_Data excerpts_
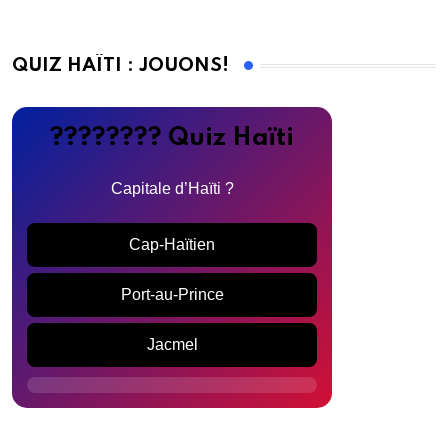
QUIZ HAÏTI : JOUONS!
???????? Quiz Haïti
Capitale d’Haïti ?
Cap-Haïtien
Port-au-Prince
Jacmel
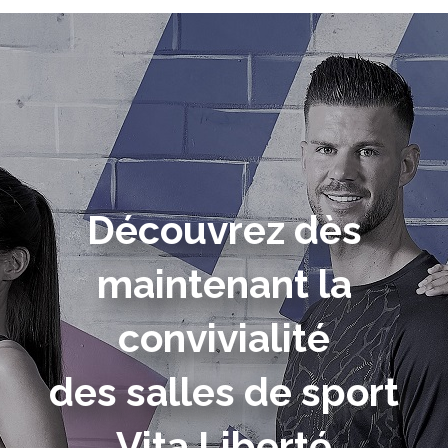
Découvrez dès
maintenant la
convivialité
des salles de sport
Vita Liberté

_What is being asked_
Repeat the listing verbatim, pictures excluded.

_Response box_
QUIZ HAÏTI : JOUONS!
???????? Quiz Haïti
Capitale d’Haïti ?
Cap-Haïtien
Port-au-Prince
Jacmel
Découvrez dès
maintenant la
convivialité
des salles de sport
Vita Liberté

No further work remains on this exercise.